And the leaves must ye burn till they offer to you
Soft smoke, like her eyes that are misty and blue.
'And the smoke shall ye breathe and no more shall ye fret,
But the child of the Echo and Sun shall forget:
Shall forget all the trouble and torment she brings,
Shall bethink ye of none but delectable things;
And the sound of the wars with your brethren shall cease,
While ye smoke by the camp-fire the great pipe of peace.'
So the last state of Man was by no means the worst,
The second gift softened the sting of the first.
Nor the child of the Echo and Sun doth he heed
When he dreams with the Maid that was changed to the weed;
Though the Echo be silent, the Sun in a mist,
The Maid is the fairest that ever was kissed.
And when tempests are over and ended the rain,
And the child of the Sunshine is sunny again,
He comes back, glad at heart, and again is at one
With the changeable child of the Echo and Sun.

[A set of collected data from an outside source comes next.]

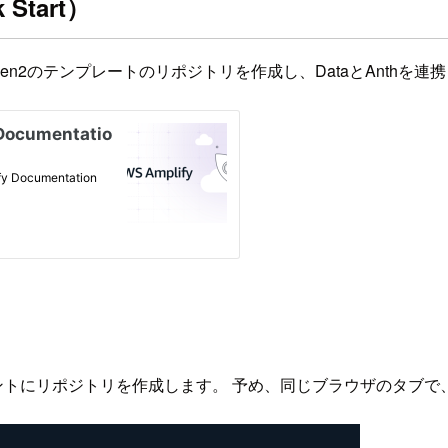
Start）
ubにGen2のテンプレートのリポジトリを作成し、DataとAnth
ubのアカウントにリポジトリを作成します。 予め、同じブラウザのタブ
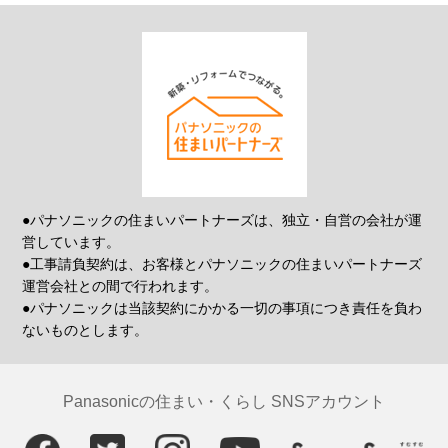
●パナソニックの住まいパートナーズは、独立・自営の会社が運
営しています。
●工事請負契約は、お客様とパナソニックの住まいパートナーズ
運営会社との間で行われます。
●パナソニックは当該契約にかかる一切の事項につき責任を負わ
ないものとします。
Panasonicの住まい・くらし SNSアカウント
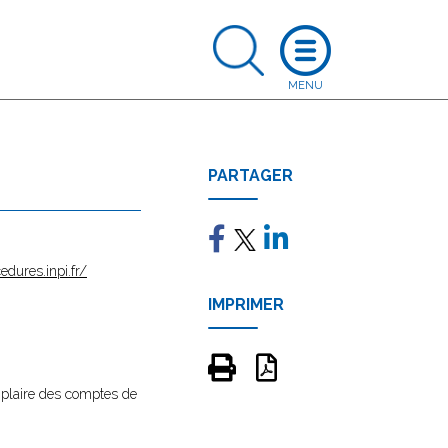
PARTAGER
edures.inpi.fr/
IMPRIMER
plaire des comptes de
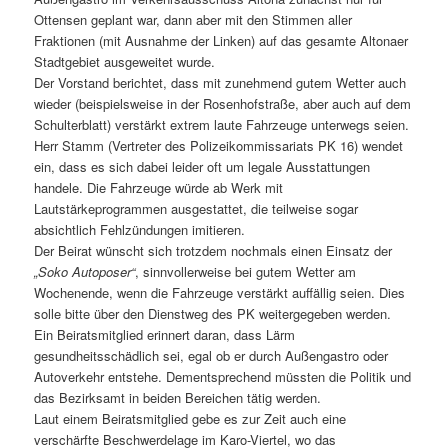
Ottensen geplant war, dann aber mit den Stimmen aller
Fraktionen (mit Ausnahme der Linken) auf das gesamte Altonaer
Stadtgebiet ausgeweitet wurde.
Der Vorstand berichtet, dass mit zunehmend gutem Wetter auch
wieder (beispielsweise in der Rosenhofstraße, aber auch auf dem
Schulterblatt) verstärkt extrem laute Fahrzeuge unterwegs seien.
Herr Stamm (Vertreter des Polizeikommissariats PK 16) wendet
ein, dass es sich dabei leider oft um legale Ausstattungen
handele. Die Fahrzeuge würde ab Werk mit
Lautstärkeprogrammen ausgestattet, die teilweise sogar
absichtlich Fehlzündungen imitieren.
Der Beirat wünscht sich trotzdem nochmals einen Einsatz der
„Soko Autoposer“
, sinnvollerweise bei gutem Wetter am
Wochenende, wenn die Fahrzeuge verstärkt auffällig seien. Dies
solle bitte über den Dienstweg des PK weitergegeben werden.
Ein Beiratsmitglied erinnert daran, dass Lärm
gesundheitsschädlich sei, egal ob er durch Außengastro oder
Autoverkehr entstehe. Dementsprechend müssten die Politik und
das Bezirksamt in beiden Bereichen tätig werden.
Laut einem Beiratsmitglied gebe es zur Zeit auch eine
verschärfte Beschwerdelage im Karo-Viertel, wo das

Love Gregor; Or, The Lass Of Lochroyan
'O wha will shoe my fu' fair foot?
And wha will glove my hand?
And wha will lace my middle jimp,
Wi' the new-made London band?
'And wha will kaim my yellow hair,
Wi' the new made silver kaim?
And wha will father my young son,
Till Love Gregor come hame?'
'Your father will shoe your fu' fair foot,
Your mother will glove your hand;
Your sister will lace your middle jimp
Wi' the new-made London band.
'Your brother will kaim your yellow hair,
Wi' the new made silver kaim;
And the king of heaven will father your bairn,
Till Love Gregor come haim.'
'But I will get a bonny boat,
And I will sail the sea,
For I maun gang to Love Gregor,
Since he canno come hame to me.'
O she has gotten a bonny boat,
And sailld the sa't sea fame;
She langd to see her ain true-love,
Since he could no come hame.
'O row your boat, my mariners,
And bring me to the land,
For yonder I see my love's castle,
Close by the sa't sea strand.'
She has ta'en her young son in her arms,
And to the door she's gone,
And lang she's knocked and sair she ca'd,
But answer got she none.
'O open the door, Love Gregor,' she says,
'O open, and let me in;
For the wind blaws thro' my yellow hair,
And the rain draps o'er my chin.'
'Awa, awa, ye ill woman,
You'r nae come here for good;
You'r but some witch, or wile warlock,
Or mer-maid of the flood.'
'I am neither a witch nor a wile warlock,
Nor mer-maid of the sea,
I am Fair Annie of Rough Royal;
O open the door to me.'
'Gin ye be Annie of Rough Royal--
And I trust ye are not she--
Now tell me some of the love-tokens
That past between you and me.'
'O dinna you mind now, Love Gregor,
When we sat at the wine,
How we changed the rings frae our fingers?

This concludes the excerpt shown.